* PROBLEM DESCRIPTION *
State how many lines in the records hold the word "each", giving the number and no other text.

────────

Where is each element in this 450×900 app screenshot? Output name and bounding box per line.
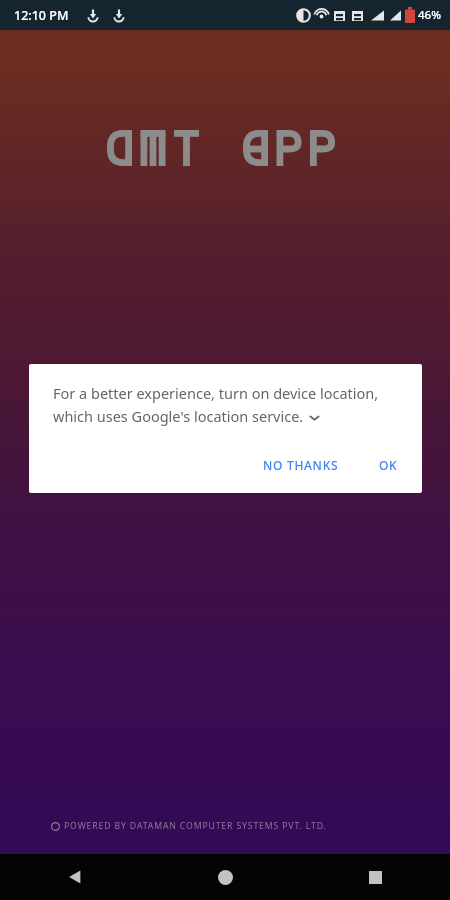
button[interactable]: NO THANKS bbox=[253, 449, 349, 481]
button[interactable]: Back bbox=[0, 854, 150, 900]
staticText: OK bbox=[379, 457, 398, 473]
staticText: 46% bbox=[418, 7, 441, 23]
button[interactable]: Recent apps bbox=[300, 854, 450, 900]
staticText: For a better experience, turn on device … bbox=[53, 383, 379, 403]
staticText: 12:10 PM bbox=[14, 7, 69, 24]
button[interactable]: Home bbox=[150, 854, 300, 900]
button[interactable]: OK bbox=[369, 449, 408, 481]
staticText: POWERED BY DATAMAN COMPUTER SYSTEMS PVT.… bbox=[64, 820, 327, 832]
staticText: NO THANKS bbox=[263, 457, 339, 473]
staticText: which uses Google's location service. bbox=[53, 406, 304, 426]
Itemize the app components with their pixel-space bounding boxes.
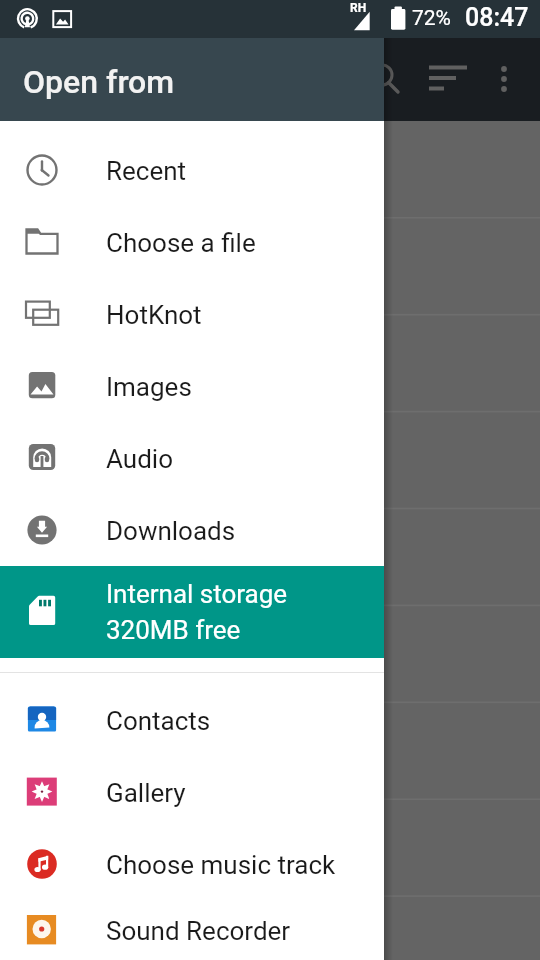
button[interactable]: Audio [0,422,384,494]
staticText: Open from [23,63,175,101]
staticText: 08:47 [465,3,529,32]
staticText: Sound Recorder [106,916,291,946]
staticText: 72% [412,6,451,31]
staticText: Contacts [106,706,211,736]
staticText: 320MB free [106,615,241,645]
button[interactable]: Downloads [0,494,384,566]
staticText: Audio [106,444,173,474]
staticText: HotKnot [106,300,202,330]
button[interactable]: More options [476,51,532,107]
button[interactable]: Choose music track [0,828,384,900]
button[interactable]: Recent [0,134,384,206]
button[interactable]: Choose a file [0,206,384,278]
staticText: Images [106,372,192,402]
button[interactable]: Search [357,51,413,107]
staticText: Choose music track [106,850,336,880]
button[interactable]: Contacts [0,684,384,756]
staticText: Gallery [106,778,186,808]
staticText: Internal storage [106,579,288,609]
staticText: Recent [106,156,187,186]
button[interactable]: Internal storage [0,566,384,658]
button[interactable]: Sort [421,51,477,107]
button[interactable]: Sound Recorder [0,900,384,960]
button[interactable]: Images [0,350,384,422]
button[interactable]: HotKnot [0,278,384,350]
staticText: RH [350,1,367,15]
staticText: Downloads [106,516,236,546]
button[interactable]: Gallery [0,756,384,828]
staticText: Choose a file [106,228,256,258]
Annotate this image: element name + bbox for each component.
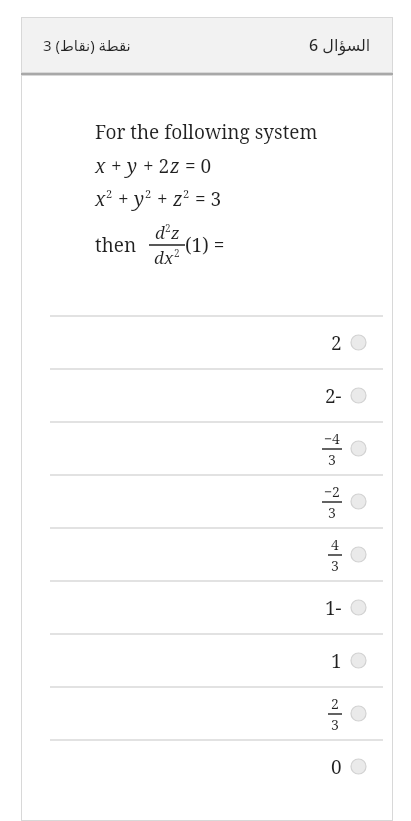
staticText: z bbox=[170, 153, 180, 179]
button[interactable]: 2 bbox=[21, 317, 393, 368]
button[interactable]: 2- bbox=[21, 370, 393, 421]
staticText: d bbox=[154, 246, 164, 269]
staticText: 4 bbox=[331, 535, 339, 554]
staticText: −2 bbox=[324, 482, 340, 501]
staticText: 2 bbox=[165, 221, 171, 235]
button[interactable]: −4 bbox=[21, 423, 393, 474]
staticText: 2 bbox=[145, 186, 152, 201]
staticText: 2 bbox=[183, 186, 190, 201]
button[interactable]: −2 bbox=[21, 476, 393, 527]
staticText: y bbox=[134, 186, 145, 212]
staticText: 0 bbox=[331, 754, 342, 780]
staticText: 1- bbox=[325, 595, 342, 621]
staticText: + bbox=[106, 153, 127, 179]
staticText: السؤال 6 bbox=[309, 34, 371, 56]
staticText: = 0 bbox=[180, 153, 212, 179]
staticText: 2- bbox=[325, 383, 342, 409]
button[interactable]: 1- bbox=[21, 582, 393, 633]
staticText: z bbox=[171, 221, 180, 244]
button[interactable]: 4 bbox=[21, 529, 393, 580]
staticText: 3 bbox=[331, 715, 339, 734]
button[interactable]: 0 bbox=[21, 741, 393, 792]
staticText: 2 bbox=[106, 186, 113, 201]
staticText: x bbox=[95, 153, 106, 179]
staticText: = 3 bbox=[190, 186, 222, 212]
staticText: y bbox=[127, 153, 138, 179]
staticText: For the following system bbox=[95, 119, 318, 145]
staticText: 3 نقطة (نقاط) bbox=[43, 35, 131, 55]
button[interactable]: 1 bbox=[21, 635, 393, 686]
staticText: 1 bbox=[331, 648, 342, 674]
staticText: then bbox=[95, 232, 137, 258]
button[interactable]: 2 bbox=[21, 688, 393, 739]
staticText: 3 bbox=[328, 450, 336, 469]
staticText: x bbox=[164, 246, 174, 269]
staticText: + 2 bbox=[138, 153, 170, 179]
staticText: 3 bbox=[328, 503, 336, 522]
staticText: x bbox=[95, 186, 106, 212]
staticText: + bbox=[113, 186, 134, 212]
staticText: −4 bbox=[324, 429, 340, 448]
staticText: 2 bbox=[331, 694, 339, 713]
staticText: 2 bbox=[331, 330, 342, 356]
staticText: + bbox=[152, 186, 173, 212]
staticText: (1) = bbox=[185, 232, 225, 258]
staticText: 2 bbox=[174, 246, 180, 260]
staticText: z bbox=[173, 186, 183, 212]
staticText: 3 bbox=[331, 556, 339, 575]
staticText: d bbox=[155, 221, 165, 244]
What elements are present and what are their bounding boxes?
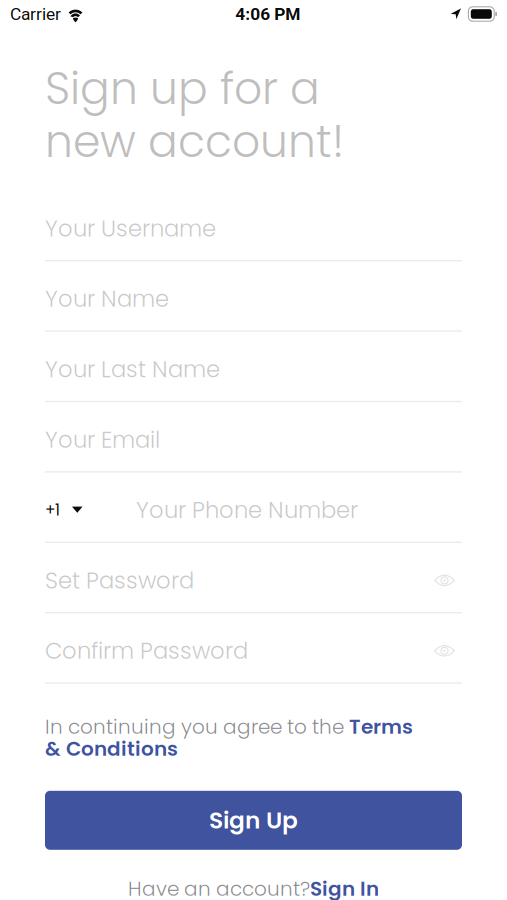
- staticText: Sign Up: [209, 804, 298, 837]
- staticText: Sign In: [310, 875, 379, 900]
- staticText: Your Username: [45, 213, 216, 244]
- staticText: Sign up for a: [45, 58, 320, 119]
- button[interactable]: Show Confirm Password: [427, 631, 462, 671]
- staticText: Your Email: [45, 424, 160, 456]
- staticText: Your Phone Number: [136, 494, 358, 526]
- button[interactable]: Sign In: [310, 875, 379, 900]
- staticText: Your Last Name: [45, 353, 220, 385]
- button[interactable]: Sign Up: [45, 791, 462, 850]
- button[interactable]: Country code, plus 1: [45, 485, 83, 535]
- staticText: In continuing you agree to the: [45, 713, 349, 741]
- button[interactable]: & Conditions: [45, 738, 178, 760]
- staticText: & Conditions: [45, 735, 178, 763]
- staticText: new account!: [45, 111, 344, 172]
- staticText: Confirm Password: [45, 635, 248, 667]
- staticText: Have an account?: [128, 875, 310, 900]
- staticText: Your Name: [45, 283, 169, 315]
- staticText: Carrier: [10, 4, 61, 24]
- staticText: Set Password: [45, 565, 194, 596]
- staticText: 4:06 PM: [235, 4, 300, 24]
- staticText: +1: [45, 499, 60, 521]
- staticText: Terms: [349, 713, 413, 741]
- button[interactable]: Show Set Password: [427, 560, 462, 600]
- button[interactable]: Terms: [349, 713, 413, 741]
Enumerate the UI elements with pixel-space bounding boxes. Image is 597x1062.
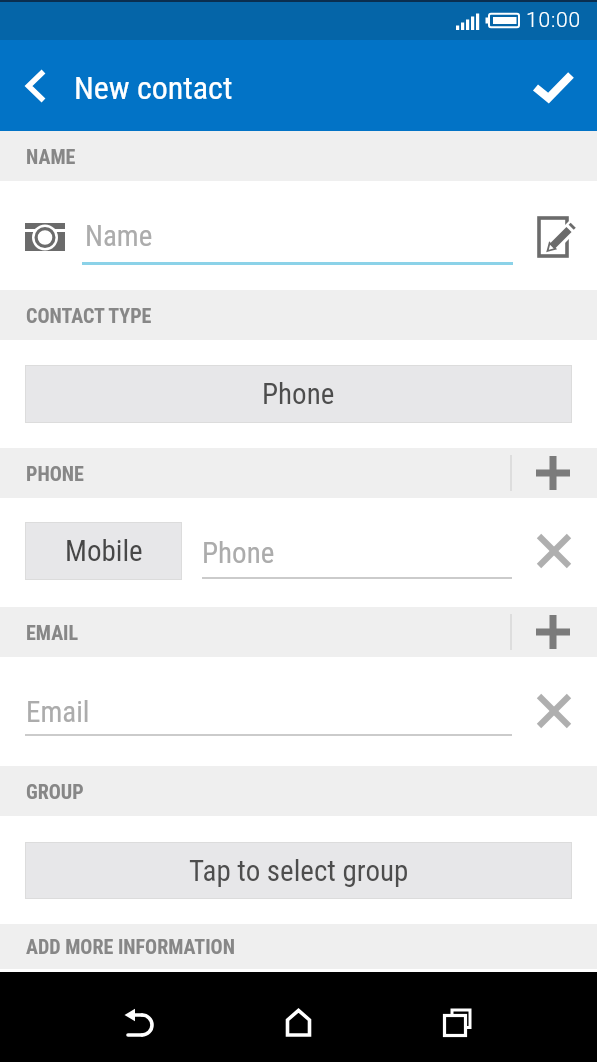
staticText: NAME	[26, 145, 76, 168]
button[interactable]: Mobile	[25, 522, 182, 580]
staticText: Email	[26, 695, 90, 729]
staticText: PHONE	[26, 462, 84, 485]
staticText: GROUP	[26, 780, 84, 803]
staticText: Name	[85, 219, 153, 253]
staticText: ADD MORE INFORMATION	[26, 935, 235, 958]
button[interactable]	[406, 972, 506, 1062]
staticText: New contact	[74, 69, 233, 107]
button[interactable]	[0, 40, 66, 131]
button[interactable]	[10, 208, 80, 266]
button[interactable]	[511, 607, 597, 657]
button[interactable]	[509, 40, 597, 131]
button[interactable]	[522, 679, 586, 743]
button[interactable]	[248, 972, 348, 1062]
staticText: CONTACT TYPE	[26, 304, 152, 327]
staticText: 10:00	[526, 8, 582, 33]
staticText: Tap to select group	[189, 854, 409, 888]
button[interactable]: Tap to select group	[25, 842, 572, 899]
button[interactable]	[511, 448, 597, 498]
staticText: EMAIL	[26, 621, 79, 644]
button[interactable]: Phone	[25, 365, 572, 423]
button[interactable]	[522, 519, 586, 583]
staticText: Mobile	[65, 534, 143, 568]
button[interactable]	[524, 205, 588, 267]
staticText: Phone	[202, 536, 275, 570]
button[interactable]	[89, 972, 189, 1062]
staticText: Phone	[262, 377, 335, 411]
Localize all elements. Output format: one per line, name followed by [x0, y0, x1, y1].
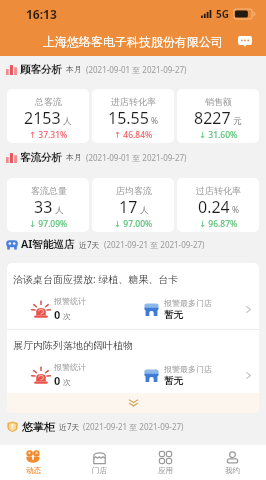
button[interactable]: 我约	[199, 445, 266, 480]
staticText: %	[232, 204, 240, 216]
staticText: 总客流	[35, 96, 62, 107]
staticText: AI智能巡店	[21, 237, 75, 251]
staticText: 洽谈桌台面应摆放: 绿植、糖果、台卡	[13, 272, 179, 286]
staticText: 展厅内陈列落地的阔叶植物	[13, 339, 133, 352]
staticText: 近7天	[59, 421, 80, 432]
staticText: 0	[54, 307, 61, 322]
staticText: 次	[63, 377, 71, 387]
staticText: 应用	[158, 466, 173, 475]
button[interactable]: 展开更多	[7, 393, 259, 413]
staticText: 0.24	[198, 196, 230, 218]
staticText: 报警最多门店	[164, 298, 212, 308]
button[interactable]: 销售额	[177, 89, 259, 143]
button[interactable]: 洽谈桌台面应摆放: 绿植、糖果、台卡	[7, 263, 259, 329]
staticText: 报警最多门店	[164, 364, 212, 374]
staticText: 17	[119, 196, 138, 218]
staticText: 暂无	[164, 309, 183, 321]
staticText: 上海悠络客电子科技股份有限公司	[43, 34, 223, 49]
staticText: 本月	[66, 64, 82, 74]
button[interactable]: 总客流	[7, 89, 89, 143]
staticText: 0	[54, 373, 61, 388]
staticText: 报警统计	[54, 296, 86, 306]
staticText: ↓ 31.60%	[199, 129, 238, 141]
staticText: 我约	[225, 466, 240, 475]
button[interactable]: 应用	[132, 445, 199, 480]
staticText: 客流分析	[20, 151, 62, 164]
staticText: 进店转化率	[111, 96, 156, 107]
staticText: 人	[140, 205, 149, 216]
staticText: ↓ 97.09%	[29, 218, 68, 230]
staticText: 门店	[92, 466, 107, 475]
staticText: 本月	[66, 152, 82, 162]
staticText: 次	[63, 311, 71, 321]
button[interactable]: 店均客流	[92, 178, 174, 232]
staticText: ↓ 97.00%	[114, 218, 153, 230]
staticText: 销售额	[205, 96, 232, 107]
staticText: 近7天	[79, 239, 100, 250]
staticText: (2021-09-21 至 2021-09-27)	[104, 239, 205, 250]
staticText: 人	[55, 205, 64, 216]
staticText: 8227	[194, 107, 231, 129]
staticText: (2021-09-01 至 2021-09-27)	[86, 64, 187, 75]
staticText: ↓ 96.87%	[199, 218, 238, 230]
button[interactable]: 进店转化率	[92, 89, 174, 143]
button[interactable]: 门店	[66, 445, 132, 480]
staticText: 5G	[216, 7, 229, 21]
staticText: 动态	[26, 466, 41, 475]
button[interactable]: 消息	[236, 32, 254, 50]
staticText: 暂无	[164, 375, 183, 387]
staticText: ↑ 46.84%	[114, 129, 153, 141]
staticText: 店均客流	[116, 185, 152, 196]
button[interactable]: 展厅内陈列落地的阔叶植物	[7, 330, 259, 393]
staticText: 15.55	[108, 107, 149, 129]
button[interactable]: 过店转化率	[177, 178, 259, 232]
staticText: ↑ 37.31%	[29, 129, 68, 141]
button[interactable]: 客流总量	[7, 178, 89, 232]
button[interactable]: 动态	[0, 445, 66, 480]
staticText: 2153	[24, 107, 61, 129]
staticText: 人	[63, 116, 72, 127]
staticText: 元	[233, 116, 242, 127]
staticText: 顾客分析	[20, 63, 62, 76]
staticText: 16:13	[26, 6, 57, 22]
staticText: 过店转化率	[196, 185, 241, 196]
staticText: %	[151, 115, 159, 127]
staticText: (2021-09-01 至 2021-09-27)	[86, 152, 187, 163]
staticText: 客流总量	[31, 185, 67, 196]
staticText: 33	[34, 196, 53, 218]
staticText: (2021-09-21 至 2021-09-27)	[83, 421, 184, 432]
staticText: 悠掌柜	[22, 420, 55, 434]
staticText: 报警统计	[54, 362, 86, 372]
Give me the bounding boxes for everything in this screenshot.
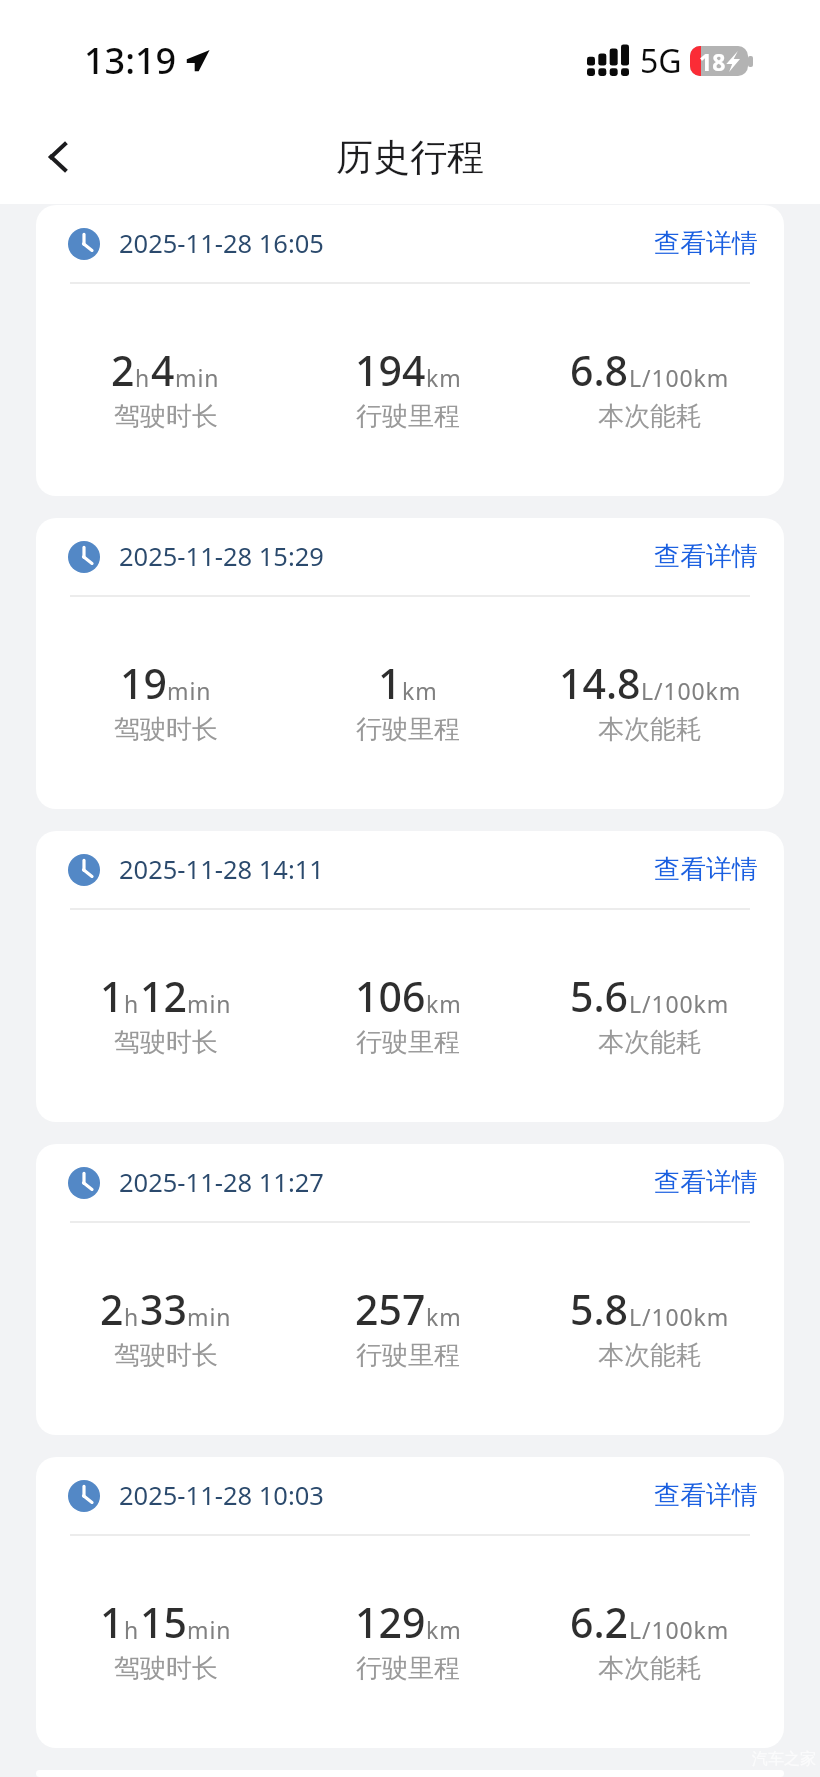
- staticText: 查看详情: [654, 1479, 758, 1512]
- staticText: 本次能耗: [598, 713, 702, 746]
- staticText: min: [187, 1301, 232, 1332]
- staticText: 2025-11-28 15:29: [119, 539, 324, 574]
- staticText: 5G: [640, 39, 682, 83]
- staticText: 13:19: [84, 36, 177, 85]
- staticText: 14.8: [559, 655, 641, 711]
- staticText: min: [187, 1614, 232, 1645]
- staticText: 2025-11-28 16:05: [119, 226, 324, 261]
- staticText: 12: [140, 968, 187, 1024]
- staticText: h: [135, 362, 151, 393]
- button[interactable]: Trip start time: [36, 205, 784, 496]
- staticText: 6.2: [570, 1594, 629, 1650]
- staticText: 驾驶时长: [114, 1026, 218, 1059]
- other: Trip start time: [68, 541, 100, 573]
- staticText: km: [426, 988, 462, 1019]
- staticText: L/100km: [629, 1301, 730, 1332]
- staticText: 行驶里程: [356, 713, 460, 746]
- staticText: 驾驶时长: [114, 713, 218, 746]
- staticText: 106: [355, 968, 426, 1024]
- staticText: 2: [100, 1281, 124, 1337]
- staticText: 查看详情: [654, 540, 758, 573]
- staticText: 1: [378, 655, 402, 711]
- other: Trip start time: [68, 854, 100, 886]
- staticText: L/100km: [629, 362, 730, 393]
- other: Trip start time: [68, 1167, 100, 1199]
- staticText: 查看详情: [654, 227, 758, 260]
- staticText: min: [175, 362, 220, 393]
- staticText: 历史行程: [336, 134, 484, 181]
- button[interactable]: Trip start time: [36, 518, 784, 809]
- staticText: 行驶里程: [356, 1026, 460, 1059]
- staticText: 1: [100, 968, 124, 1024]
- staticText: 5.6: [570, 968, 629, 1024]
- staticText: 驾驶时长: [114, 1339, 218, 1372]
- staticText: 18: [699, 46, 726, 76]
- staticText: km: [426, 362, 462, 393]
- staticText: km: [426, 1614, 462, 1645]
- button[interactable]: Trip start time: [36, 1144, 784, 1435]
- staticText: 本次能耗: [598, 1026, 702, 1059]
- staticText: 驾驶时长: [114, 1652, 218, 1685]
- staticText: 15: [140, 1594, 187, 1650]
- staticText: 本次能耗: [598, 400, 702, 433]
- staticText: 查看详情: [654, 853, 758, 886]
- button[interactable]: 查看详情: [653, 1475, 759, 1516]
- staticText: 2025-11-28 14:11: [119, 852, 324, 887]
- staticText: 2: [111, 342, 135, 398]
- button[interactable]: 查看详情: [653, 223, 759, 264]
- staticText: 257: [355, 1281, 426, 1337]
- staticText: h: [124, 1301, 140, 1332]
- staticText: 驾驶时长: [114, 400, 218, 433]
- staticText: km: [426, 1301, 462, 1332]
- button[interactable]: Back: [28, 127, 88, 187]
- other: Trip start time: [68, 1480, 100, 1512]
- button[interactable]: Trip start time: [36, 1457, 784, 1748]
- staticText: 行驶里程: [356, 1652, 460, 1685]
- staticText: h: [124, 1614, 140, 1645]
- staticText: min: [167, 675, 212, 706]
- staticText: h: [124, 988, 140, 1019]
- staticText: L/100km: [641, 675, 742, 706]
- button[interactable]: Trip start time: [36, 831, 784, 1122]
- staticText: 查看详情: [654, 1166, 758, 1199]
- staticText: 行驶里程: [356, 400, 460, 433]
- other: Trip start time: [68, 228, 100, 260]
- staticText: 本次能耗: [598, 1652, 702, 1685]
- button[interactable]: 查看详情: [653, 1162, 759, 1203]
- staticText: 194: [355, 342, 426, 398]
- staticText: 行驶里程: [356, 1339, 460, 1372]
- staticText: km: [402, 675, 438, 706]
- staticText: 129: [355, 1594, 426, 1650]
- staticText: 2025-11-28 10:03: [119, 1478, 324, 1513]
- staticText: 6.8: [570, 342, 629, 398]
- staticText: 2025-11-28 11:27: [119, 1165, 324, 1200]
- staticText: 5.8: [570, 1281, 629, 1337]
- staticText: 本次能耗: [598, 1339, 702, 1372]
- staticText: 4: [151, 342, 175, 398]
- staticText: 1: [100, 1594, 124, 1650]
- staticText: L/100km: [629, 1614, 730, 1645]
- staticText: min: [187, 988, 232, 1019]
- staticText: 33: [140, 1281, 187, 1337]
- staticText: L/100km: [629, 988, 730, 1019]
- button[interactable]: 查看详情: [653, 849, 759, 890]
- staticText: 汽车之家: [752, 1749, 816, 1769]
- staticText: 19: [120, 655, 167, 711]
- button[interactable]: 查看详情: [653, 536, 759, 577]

────────

* REPLY TO THE EXERCISE *
2